Required action: Exactly the lines from the one with "échanger avec certaines et certains sur ses" to the end of the listing must be repeated, both ends included, with nothing added.

Material for this exercise:
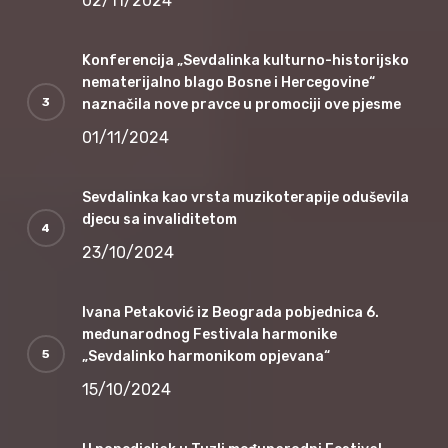
02/11/2024
Konferencija „Sevdalinka kulturno-historijsko
nematerijalno blago Bosne i Hercegovine“
naznačila nove pravce u promociji ove pjesme
01/11/2024
Sevdalinka kao vrsta muzikoterapije oduševila
djecu sa invaliditetom
23/10/2024
Ivana Petaković iz Beograda pobjednica 6.
međunarodnog Festivala harmonike
„Sevdalinko harmonikom opjevana“
15/10/2024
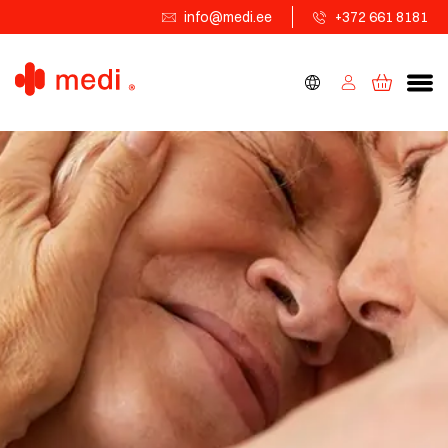
info@medi.ee
+372 661 8181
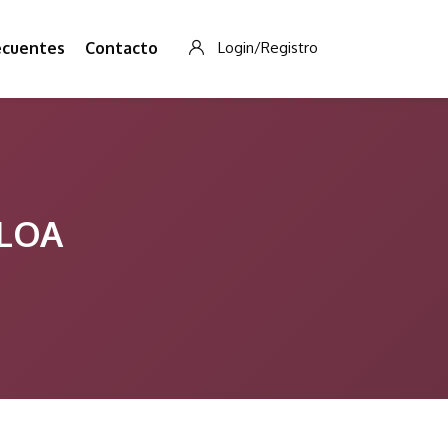
ecuentes
Contacto
Login/Registro
ALOA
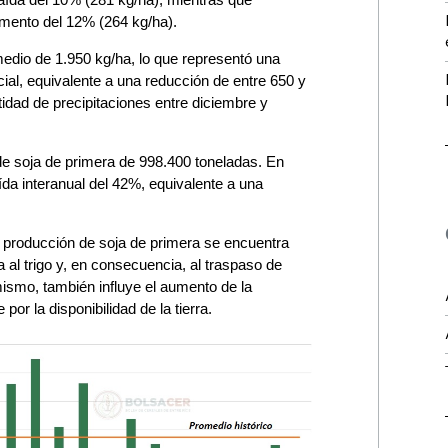
emento del 12% (264 kg/ha).
medio de 1.950 kg/ha, lo que representó una
cial, equivalente a una reducción de entre 650 y
idad de precipitaciones entre diciembre y
de soja de primera de 998.400 toneladas. En
da interanual del 42%, equivalente a una
a producción de soja de primera se encuentra
a al trigo y, en consecuencia, al traspaso de
ismo, también influye el aumento de la
por la disponibilidad de la tierra.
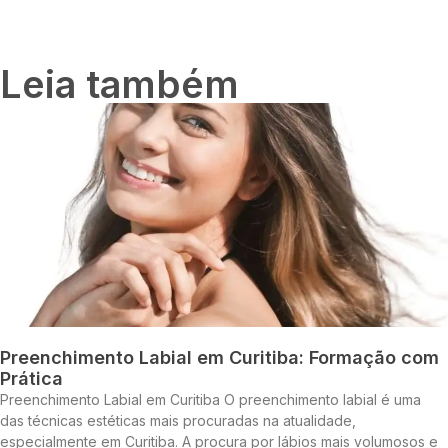
Leia também
Preenchimento Labial em Curitiba: Formação com
Prática
Preenchimento Labial em Curitiba O preenchimento labial é uma
das técnicas estéticas mais procuradas na atualidade,
especialmente em Curitiba. A procura por lábios mais volumosos e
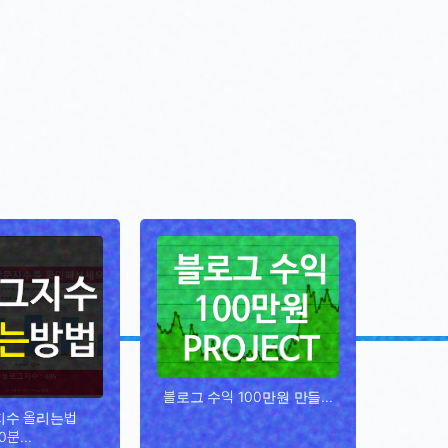
블로그 수익 100만원 만들...
지수 올리는법
0분...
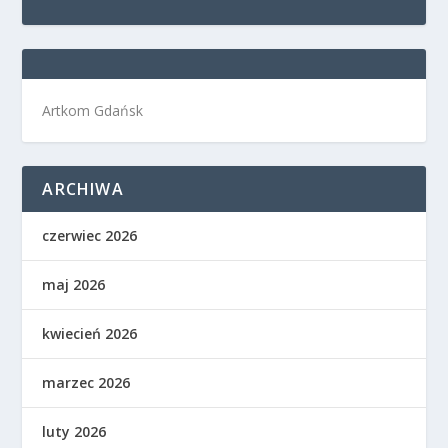
Artkom Gdańsk
ARCHIWA
czerwiec 2026
maj 2026
kwiecień 2026
marzec 2026
luty 2026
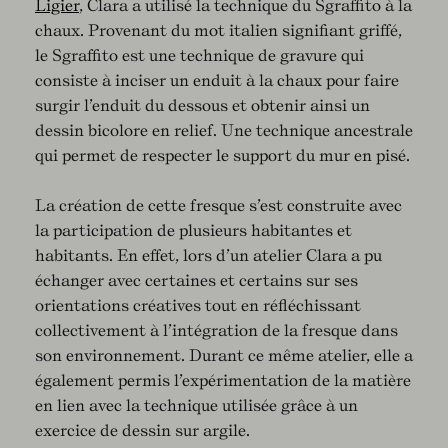
Ligier
, Clara a utilisé la technique du Sgraffito à la
chaux. Provenant du mot italien signifiant griffé,
le Sgraffito est une technique de gravure qui
consiste à inciser un enduit à la chaux pour faire
surgir l’enduit du dessous et obtenir ainsi un
dessin bicolore en relief. Une technique ancestrale
qui permet de respecter le support du mur en pisé.
La création de cette fresque s’est construite avec
la participation de plusieurs habitantes et
habitants. En effet, lors d’un atelier Clara a pu
échanger avec certaines et certains sur ses
orientations créatives tout en réfléchissant
collectivement à l’intégration de la fresque dans
son environnement. Durant ce même atelier, elle a
également permis l’expérimentation de la matière
en lien avec la technique utilisée grâce à un
exercice de dessin sur argile.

Answer to the problem:
échanger avec certaines et certains sur ses
orientations créatives tout en réfléchissant
collectivement à l’intégration de la fresque dans
son environnement. Durant ce même atelier, elle a
également permis l’expérimentation de la matière
en lien avec la technique utilisée grâce à un
exercice de dessin sur argile.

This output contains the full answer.